We’re Striking to Save Britain’s Universities
The University and College Union has called an eight-day strike across Britain’s universities starting on November 25. Inspired by teachers in the United States, British educators are fighting to save the education system — and put a stop to privatization.

University workers and UCU members attend a rally outside the Scottish Parliament on March 8, 2018 in Edinburgh, Scotland over pension changes. Jeff J Mitchell / Getty Images
The wave of strikes in the American education system hasn’t just influenced US politics — it’s changed the agenda internationally. The news of action taken by teachers, most recently in Chicago, highlighted the deplorable conditions in the education system.

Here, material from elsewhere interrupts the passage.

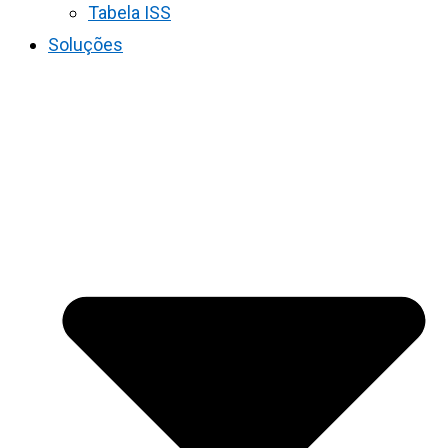
Tabela ISS
Soluções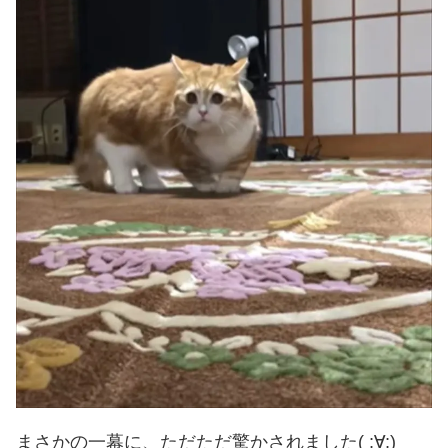
まさかの一幕に、ただただ驚かされました( ;∀;)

But it’s also shown the power of organized labor — an example now being taken up by educators in the United Kingdom.
After a ballot result announced last week, on Tuesday, November 5, the University and College Union (UCU) called an eight-day strike in higher-education institutions across Britain, from November 25 to December 4. The strike will bring the privatization and neoliberalization of education back to the heart of discussions in the academic community — as well as the failure to keep wages and working conditions adequate to the realities of Britain in 2019.
Beginning of the Storm
The strike didn’t come from nowhere. Questions of pay, working conditions, and education’s place in the wider economy have long been debated across all levels of the UK education system, and already in February 2018, UCU members took to the picket lines in a dispute over pension changes. In that action, some forty thousand lecturers, librarians, researchers, and other academic staff walked out, bringing campuses to a halt in an unprecedented wave of strikes.